Okay. That's fair enough. And a follow-up question the BCOs, you guys are doing a pretty good job at a truck. Can you talk about this current environment and what you expect going forward?
Yes. Jason, this is Joe. It's -- we as you know grew 38 BCO trucks in the quarter and we're looking to do something similar in the second quarter, the way it is looking here at the end of April. There is a strong pipeline of candidates that we're looking at continuously, but there's a little bit of churn going on and you kind of get that anytime there's this demand/supply dynamic change, pricing change so that tends to occur. So our growth will be a little bit slower than it was in the last couple of years, but nonetheless growth probably in that 25 to 50 range in Q2.
Okay. I appreciate the time as always gentlemen. Thank you.
Yes.
Thank you. Our next question comes from Amit Mehrotra of Deutsche Bank. Your line is now open.
Thanks, operator. Hi, everybody. Thanks for taking my question. Jim, I guess in the past or more recently, you've been willing to comment on earnings expectations for the company in terms of your confidence in meeting those expectations. Obviously, the pricing environment you mentioned, March not being as strong as you would've thought, and incrementally weaker pricing environment. I’m wondering if you could comment on expectations have come down a little bit, they are $6.40. How do you think about the company's setup in that pricing environment relative to those expectations?

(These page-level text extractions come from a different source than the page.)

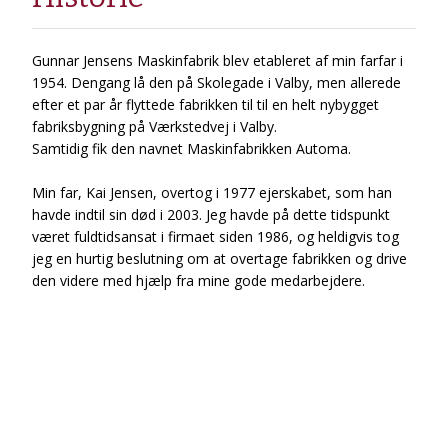
Gunnar Jensens Maskinfabrik blev etableret af min farfar i
1954. Dengang lå den på Skolegade i Valby, men allerede
efter et par år flyttede fabrikken til til en helt nybygget
fabriksbygning på Værkstedvej i Valby.
Samtidig fik den navnet Maskinfabrikken Automa.
Min far, Kai Jensen, overtog i 1977 ejerskabet, som han
havde indtil sin død i 2003. Jeg havde på dette tidspunkt
været fuldtidsansat i firmaet siden 1986, og heldigvis tog
jeg en hurtig beslutning om at overtage fabrikken og drive
den videre med hjælp fra mine gode medarbejdere.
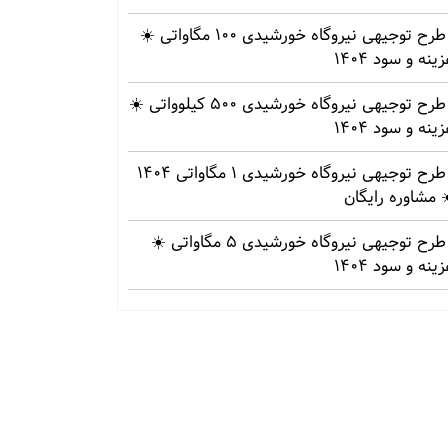
طرح توجیهی نیروگاه خورشیدی 100 مگاواتی ☀️
ینه‌ و سود 1404
طرح توجیهی نیروگاه خورشیدی 500 کیلوواتی ☀️
ینه‌ و سود 1404
طرح توجیهی نیروگاه خورشیدی 1 مگاواتی 1404
 مشاوره رایگان
طرح توجیهی نیروگاه خورشیدی 5 مگاواتی ☀️
ینه‌ و سود 1404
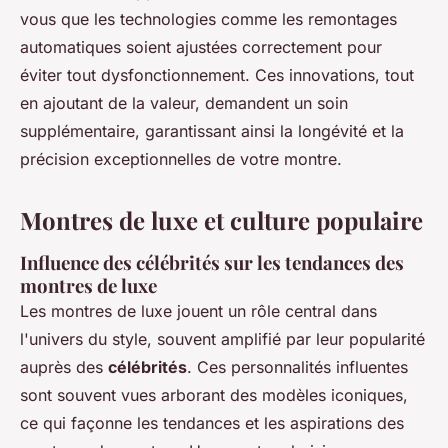
vous que les technologies comme les remontages
automatiques soient ajustées correctement pour
éviter tout dysfonctionnement. Ces innovations, tout
en ajoutant de la valeur, demandent un soin
supplémentaire, garantissant ainsi la longévité et la
précision exceptionnelles de votre montre.
Montres de luxe et culture populaire
Influence des célébrités sur les tendances des
montres de luxe
Les montres de luxe jouent un rôle central dans
l'univers du style, souvent amplifié par leur popularité
auprès des
célébrités
. Ces personnalités influentes
sont souvent vues arborant des modèles iconiques,
ce qui façonne les tendances et les aspirations des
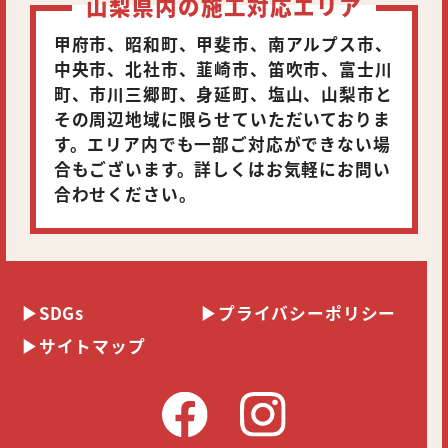
山梨県内の施工対応エリア
甲府市、昭和町、甲斐市、南アルプス市、
中央市、北社市、韮崎市、笛吹市、富士川
町、市川三郷町、身延町、塩山、山梨市と
その周辺地域に限らせていただいておりま
す。エリア内でも一部ご対応ができない場
合もございます。詳しくはお気軽にお問い
合わせください。
SDGs
プライバシーポリシー
サイトマップ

I think -- the pricing is down, but I don't think it's down where we wouldn't be within -- I think the Street estimate is $6.41. We're comfortable with that $6.41.
Okay. Great.
Yeah, we're comfortable.
All right. Thanks. And then, with respect to, I guess the Landstar model, one of the hallmarks is the variable cost structure. You might not capture all the upside or do not as much operating leverage in the good times, but there is obviously not as many issues with the decremental margins on the weak environment. There is some noise this year with respect to stock comp incentive-related expenses. But if you just kind of normalize for that, I guess this is going back to Jack's question, but how should we think about the EBIT margin? Should the rate of change in terms of decelerating revenue accelerate, maybe revenue down, if you can just educate us on kind of how the model is positioned in that kind of environment from an EBIT margin perspective?
So you're talking about on a downward trend, and how it impacts us? I think what we talk about is if we hit our targets, there's about an $8 million ICP payout. Our plan works it if we hit -- there is a lower level where we can actually pay half of that if we hit, which is slightly below target.

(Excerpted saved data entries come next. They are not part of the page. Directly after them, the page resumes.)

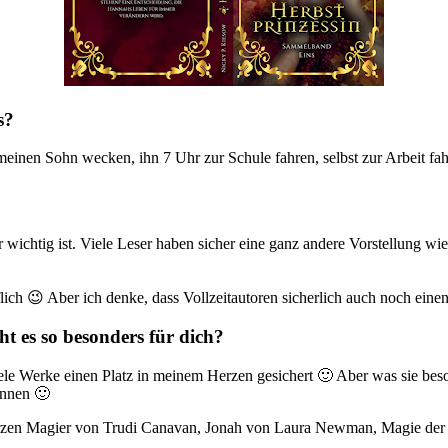
s?
meinen Sohn wecken, ihn 7 Uhr zur Schule fahren, selbst zur Arbeit f
sehr wichtig ist. Viele Leser haben sicher eine ganz andere Vorstellung w
lich 😉 Aber ich denke, dass Vollzeitautoren sicherlich auch noch eine
t es so besonders für dich?
iele Werke einen Platz in meinem Herzen gesichert 🙂 Aber was sie bes
önnen 🙂
arzen Magier von Trudi Canavan, Jonah von Laura Newman, Magie de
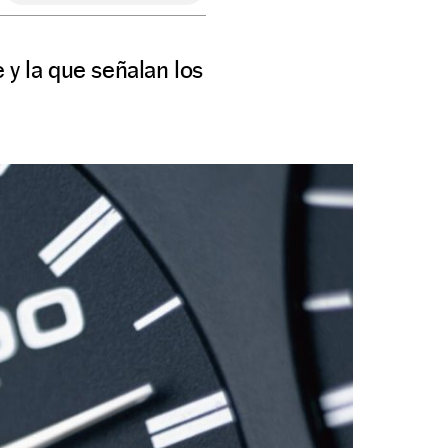
 y la que señalan los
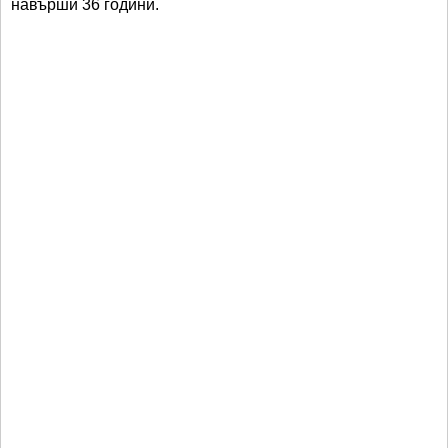
навърши 36 години.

I'm sorry. I'm not asking about that. I apologize. I'm really asking about just the overall consolidated profitability of the model in a down gross revenue environment, and that's really what I'm looking at here.
What is the question?
Whether the gross revenue stop?
That's what I understood.
I'm sorry. Maybe...
We're not following your question.
I apologize. If gross revenue, if volume and pricing are negative, how should gross margins and EBIT margins trend given the variability of the cost structure?
It depends on how far pricing goes down obviously, but we do have the cost tailwinds that will offset that to a degree and the share buybacks.

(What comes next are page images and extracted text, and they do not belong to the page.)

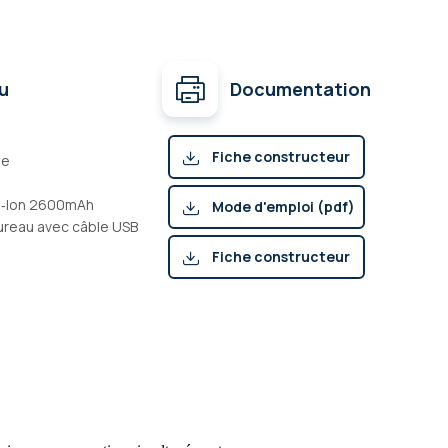
u
Documentation
Fiche constructeur
le
(pdf)
 Li‐Ion 2600mAh
Mode d'emploi (pdf)
ureau avec câble USB
Fiche constructeur
(pdf)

Okay. I'll take it off-line. And then just lastly from me, wondering if there were any headwinds on the quarter from lower business, from customers that operate in the e-commerce arena. There's been some developments on re-sourcing or in-sourcing. Wondering if you felt any of that in the quarter that you want to call out or something like that?
Amit, this is Pat. I think -- I know what you're referring to, and that is not an account that we did a lot of business with and so the impact was not felt in the first quarter at all.
Excellent. Okay. Thanks, guys. I appreciate it.
And Amit on to your question there, I mean this feels a little like 2016. You can see how that operated, and what kind of margins we pushed through there. Clearly, the revenue number will be larger than 2016, but 2015 to 2016 it's kind of we're feeling that a little bit.
Yeah. I guess that's what I was talking about. Like one of the great things about your model is that, you might not capture a lot of the upside from a margin perspective. Your margins are pretty stable, but they're also quite stable on the downside, and that's really what I was trying to get at.
Yeah. Like with the gross profit decline of $10 million operating income can still go up, because we have the variable cost compensation programs, and we could have favorable insurance. So you could see operating income grow in a down gross profit environment, right. That's the reality of the model. And like I said, 2016 was a good number to look back at to say, because we saw a little shrink from 2015 to 2016 and how that held up.
And you'll just buy more stock as well? That’s appreciated.
Yeah.
Thank you. Our next question comes from Todd Fowler of KeyBanc Capital Markets. Your line is now open.
Hey, thanks. Good morning, everyone. Hey, Jim or Kevin, just within the second quarter guidance, maybe if you can help with some expectations for a gross profit margin percentage. I think Kevin, just with the SG&A and with the incentive compensation, is it right to think about SG&A is around that 26.5% in the second quarter or for the rest of the year as it was in the first quarter?
Yeah. This is Kevin. Yeah, the gross profit margin range probably we're looking at 14.8%, 15.1% for Q2. We're going to have similar -- I've modeled similar decrease in brokerage buy rate, which was 177 bps lower in Q1. Yes, the SG&A similar. If we got our numbers right in Q1 on the incentive comp, it will be another $1 million in Q2. That compares with $5.4 million that we booked in 2018.
And then the only other cost item is our annual convention, which annually runs in the $2 million to $2.5 million range. That's in Q2, but that was also in Q2 of last year. So does that answer your question on the SG&A?
Yes, that's very helpful for both of those.
Okay.
And then just I guess a couple of other questions. Jim, can you talk about where you're at with the technology the IT rollout to the agents? And if that's on track with kind of what your expectations were on kind of how many agents at this point have had the rollout? And what the timing is or how long we're going to see that go I mean, into the next couple of years?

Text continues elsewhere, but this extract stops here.